1. Mi piace iniziare con le parole che Jean Delumeau, lo storico francese di «Scrutando l’aurora» (Un Cristianesimo per domani) , che ci farà da guida in questo ciclo di riflessioni, mette in bocca a mons. Favreau: «Per la Chiesa non basta più “sistemare”, bisogna “traslocare”. In altre parole diventa necessario abitare diversamente un mondo diventato diverso… Non c’è fedeltà se non nel coraggio delle evoluzioni» (Ivi, p. 5).
Il cambiamento in atto nella storia degli uomini e delle donne nella storia del mondo, che riguarda i molteplici ambiti della loro esperienza e della loro cultura, riguarda da vicino anche la religione e in particolare il Cristianesimo, paradossalmente il più coinvolto, da molto tempo peraltro, nel processo di secolarizzazione che tocca soprattutto i luoghi della sua diffusione sul nostro pianeta.
Vorrei, allora, proporre un itinerario in due tappe tra di loro complementari: da una parte analizzare i dati più «eclatanti», anche se incompleti, della crisi «qualitativa» del Cristianesimo, così come essa si avverte soprattutto nei «luoghi» del Cristianesimo tradizionali, cioè in Europa in particolare, e dall’altra affrontare il tema, più impegnativo, della crisi dell’identità cristiana nell’era del pluralismo religioso, cioè della crisi «qualitativa», se così si può dire, dell’annuncio cristiano nel mondo di oggi.
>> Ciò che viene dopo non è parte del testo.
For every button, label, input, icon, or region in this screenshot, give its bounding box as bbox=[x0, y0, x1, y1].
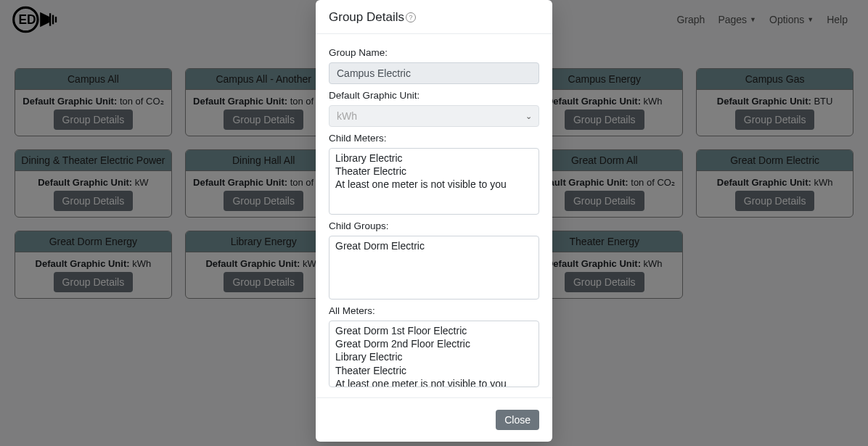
list-item[interactable]: At least one meter is not visible to you bbox=[335, 377, 533, 387]
default-unit-label: Default Graphic Unit: bbox=[329, 90, 539, 101]
list-item[interactable]: Library Electric bbox=[335, 152, 533, 165]
group-details-modal: Group Details ? Group Name: Default Grap… bbox=[316, 0, 552, 442]
list-item[interactable]: Theater Electric bbox=[335, 165, 533, 178]
group-name-label: Group Name: bbox=[329, 47, 539, 58]
close-button[interactable]: Close bbox=[496, 410, 539, 430]
list-item[interactable]: Library Electric bbox=[335, 350, 533, 363]
default-unit-select[interactable]: kWh bbox=[329, 105, 539, 127]
group-name-input[interactable] bbox=[329, 62, 539, 84]
child-groups-list[interactable]: Great Dorm Electric bbox=[329, 236, 539, 300]
list-item[interactable]: Great Dorm 2nd Floor Electric bbox=[335, 337, 533, 350]
list-item[interactable]: Great Dorm 1st Floor Electric bbox=[335, 324, 533, 337]
all-meters-label: All Meters: bbox=[329, 305, 539, 316]
all-meters-list[interactable]: Great Dorm 1st Floor ElectricGreat Dorm … bbox=[329, 321, 539, 387]
list-item[interactable]: Theater Electric bbox=[335, 364, 533, 377]
list-item[interactable]: At least one meter is not visible to you bbox=[335, 178, 533, 191]
list-item[interactable]: Great Dorm Electric bbox=[335, 239, 533, 252]
modal-title: Group Details bbox=[329, 10, 404, 25]
child-meters-list[interactable]: Library ElectricTheater ElectricAt least… bbox=[329, 148, 539, 215]
modal-footer: Close bbox=[316, 397, 552, 442]
modal-body: Group Name: Default Graphic Unit: kWh ⌄ … bbox=[316, 34, 552, 397]
child-meters-label: Child Meters: bbox=[329, 133, 539, 144]
child-groups-label: Child Groups: bbox=[329, 220, 539, 231]
modal-header: Group Details ? bbox=[316, 0, 552, 34]
help-icon[interactable]: ? bbox=[406, 12, 416, 22]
2. «I cristiani sono dei dinosauri, una specie in via di estinzione?»

Jean Delumeau ci ricorda, fin dall’inizio, che la domanda sulla fine del Cristianesimo non è nuova, nella letteratura che la riguarda. Dal 1893 al 1980 si potevano contare più di 250 titoli sullo stesso argomento. Ma è soprattutto nell’ultimo decennio che le domande sono diventate insistenti: «Dobbiamo credere al futuro del Cristianesimo?» si chiedeva un giornalista francese nel novembre del 1999; e il mese dopo il periodico cattolico «La Croix» si chiedeva a sua volta: «I cristiani hanno un futuro?» e più avanti, Bruno Chenu, sulla stessa rivista: «Il Cristianesimo ha fatto il suo tempo?» A sua volta un gesuita belga si chiedeva: «Gli ultimi dei Moicani? I cattolici in Belgio!»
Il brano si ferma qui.